Весь путь до больницы Саша душераздирающе зевала.
– Саш, – сказал Глеб, когда они приехали в больницу и остались в палате одни, – давай я первый подежурю, а ты поспишь. Потом сменимся.
– Глеб, ты золотой человек. Значит, я могу поспать?
– Можешь смело отправляться в объятия Морфея. Если в мои не хочешь.
– Не, я предпочитаю существо мифологическое. Хотя в свете последних происшествий с Настей, сон перестал мне казаться таким уж безобидным времяпрепровождением.
– О! А ты не хочешь его тоже в подозреваемые записать?
– Кого?
– Ну Морфея.
Саша вдруг застыла с подушкой в руке. Усмехавшийся Глеб с недоумением посмотрел на нее.
– Что такое?
Саша устало присела на раскладушку.
– Да знаешь, что-то мелькнуло такое в памяти, что-то я похожее слышала или где-то читала.
– Что?
Саша минуту помолчала, потом встряхнула головой.

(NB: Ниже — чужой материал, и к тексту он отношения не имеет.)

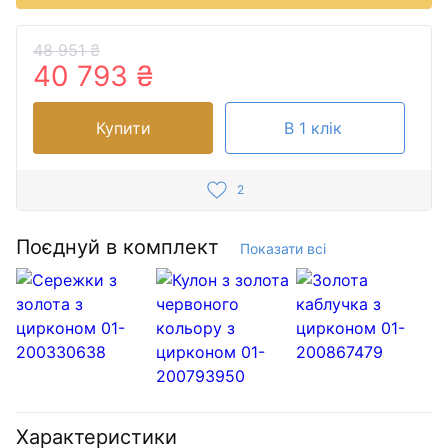
48 951 ₴
40 793 ₴
Купити
В 1 клік
2
Поєднуй в комплект
Показати всі
Характеристики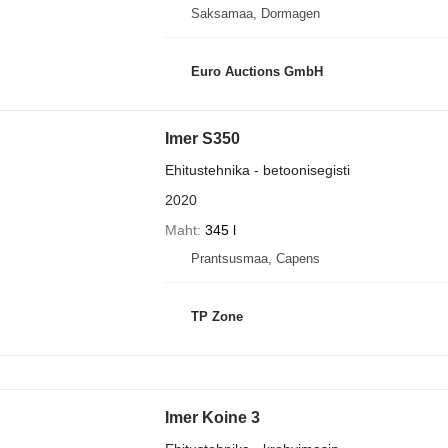
Saksamaa, Dormagen
Euro Auctions GmbH
Imer S350
Ehitustehnika - betoonisegisti
2020
Maht
345 l
Prantsusmaa, Capens
TP Zone
Imer Koine 3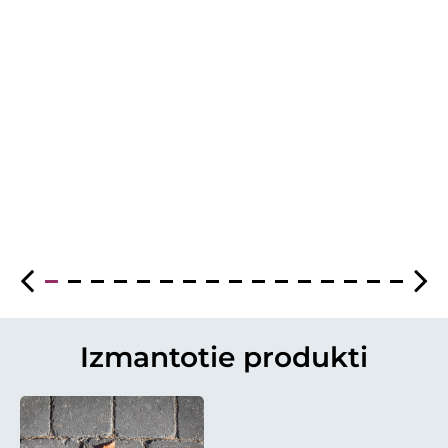
Izmantotie produkti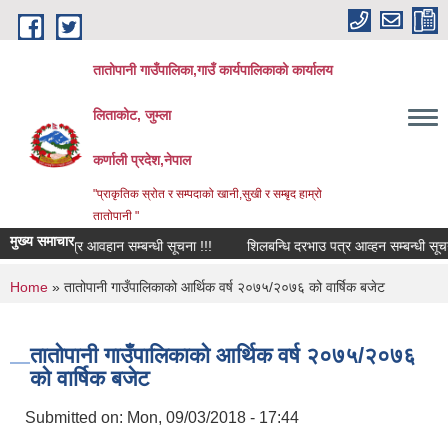
Skip to main content
तातोपानी गाउँपालिका,गाउँ कार्यपालिकाको कार्यालय
लिताकोट, जुम्ला
कर्णाली प्रदेश,नेपाल
"प्राकृतिक स्रोत र सम्पदाको खानी,सुखी र सम्बृद हाम्रो
तातोपानी "
मुख्य समाचार
दरभाउ पत्र आवहान सम्बन्धी सूचना !!!
शिलबन्धि दरभाउ पत्र आव्हन सम्बन्धी सूचना !!!
You are here
Home
» तातोपानी गाउँपालिकाको आर्थिक वर्ष २०७५/२०७६ को वार्षिक बजेट
तातोपानी गाउँपालिकाको आर्थिक वर्ष २०७५/२०७६
को वार्षिक बजेट
Submitted on:
Mon, 09/03/2018 - 17:44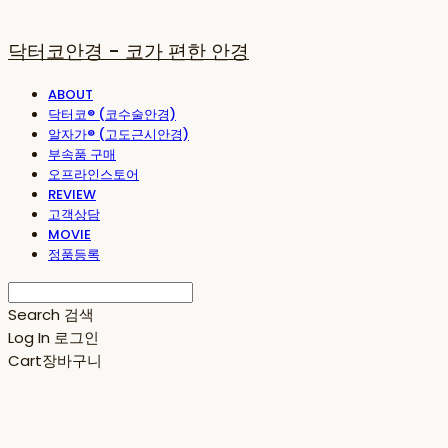
닥터코안경 - 코가 편한 안경
ABOUT
닥터코® (코수술안경)
알자가® (고도근시안경)
부속품 구매
오프라인스토어
REVIEW
고객상담
MOVIE
정품등록
Search
검색
Log In
로그인
Cart
장바구니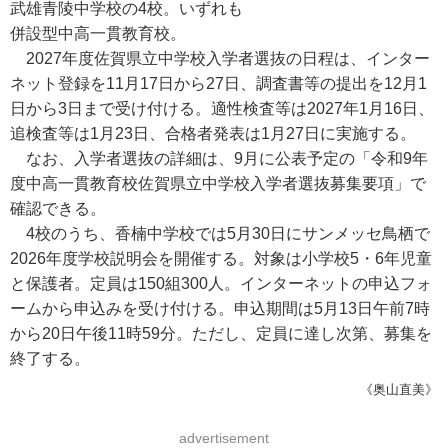
武雄青陵中学校の4校。いずれも
併設型中高一貫教育校。
2027年度佐賀県立中学校入学者選抜の日程は、インター
ネット登録を11月17日から27日、調査書等の提出を12月1
日から3日まで受け付ける。適性検査等は2027年1月16日、
追検査等は1月23日、合格者発表は1月27日に実施する。
なお、入学者選抜の詳細は、9月に公表予定の「令和9年
度中高一貫教育校佐賀県立中学校入学者選抜募集要項」で
確認できる。
4校のうち、香楠中学校では5月30日にサンメッセ鳥栖で
2026年度学校説明会を開催する。対象は小学校5・6年児童
と保護者。定員は150組300人。インターネットの申込フォ
ームから申込みを受け付ける。申込期間は5月13日午前7時
から20日午後11時59分。ただし、定員に達し次第、募集を
終了する。
《奥山直美》
advertisement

– Черт, от перманентного недосыпа голова отказывается работать. Я напишу Лу, пусть поищет что-нибудь похожее.
– Кто поищет? Где поищет?
– Лу, моя подруга. У нас, Глеб, есть огромные архивы, где хранится информация обо всех необычных случаях. Конечно, там порой бардак полный, большая часть не каталогизирована, но собранной информации горы. Так что попрошу поискать.
Саша быстро застрочила в телефоне.
– Все, если что-то есть, она найдет.
– Она? У вас что, общество амазонок?
– Не говори глупости. Просто моя подруга хранит в памяти огромное количество знаний. А также хорошо занимается поиском информации. Все, извини, я на боковую. Ты не мог бы отвернуться, пока я раздеваюсь?

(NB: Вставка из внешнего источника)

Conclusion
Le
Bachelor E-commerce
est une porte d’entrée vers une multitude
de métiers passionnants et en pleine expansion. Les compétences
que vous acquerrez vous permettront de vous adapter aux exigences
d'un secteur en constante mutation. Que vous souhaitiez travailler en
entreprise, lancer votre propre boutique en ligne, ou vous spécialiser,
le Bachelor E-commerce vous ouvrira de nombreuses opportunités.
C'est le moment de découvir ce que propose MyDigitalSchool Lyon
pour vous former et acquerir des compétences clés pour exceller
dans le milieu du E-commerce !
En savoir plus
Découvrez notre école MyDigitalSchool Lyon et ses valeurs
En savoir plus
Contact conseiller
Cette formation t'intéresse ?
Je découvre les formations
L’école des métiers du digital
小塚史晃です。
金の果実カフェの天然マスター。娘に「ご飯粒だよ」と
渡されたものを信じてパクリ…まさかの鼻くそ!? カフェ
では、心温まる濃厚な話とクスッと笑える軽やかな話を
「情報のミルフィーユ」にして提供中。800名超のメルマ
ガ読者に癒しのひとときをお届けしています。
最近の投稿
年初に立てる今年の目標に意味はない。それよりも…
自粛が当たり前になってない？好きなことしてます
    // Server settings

– Вот так всегда, на самом интересном месте…
– Баранкин, будь человеком.
– Ну, если ты так ставишь вопрос…
Ворча себе под нос и улыбаясь, Глеб отвернулся. Саша быстро стащила джинсы и носки, потом водолазку, взяла в руки футболку и залезла на раскладушку. Глеб повернулся на хруст раскладушки как раз в тот момент, когда Саша, сидя к нему спиной, надевала на голову футболку.
– Ничего себе шрамчики, – присвистнул Глеб.
– И кто ты после этого? Свинья, – устало пробурчала сквозь футболку Саша.
– Извини, Саш, я думал, ты уже все. Слушай, а кто это тебя так?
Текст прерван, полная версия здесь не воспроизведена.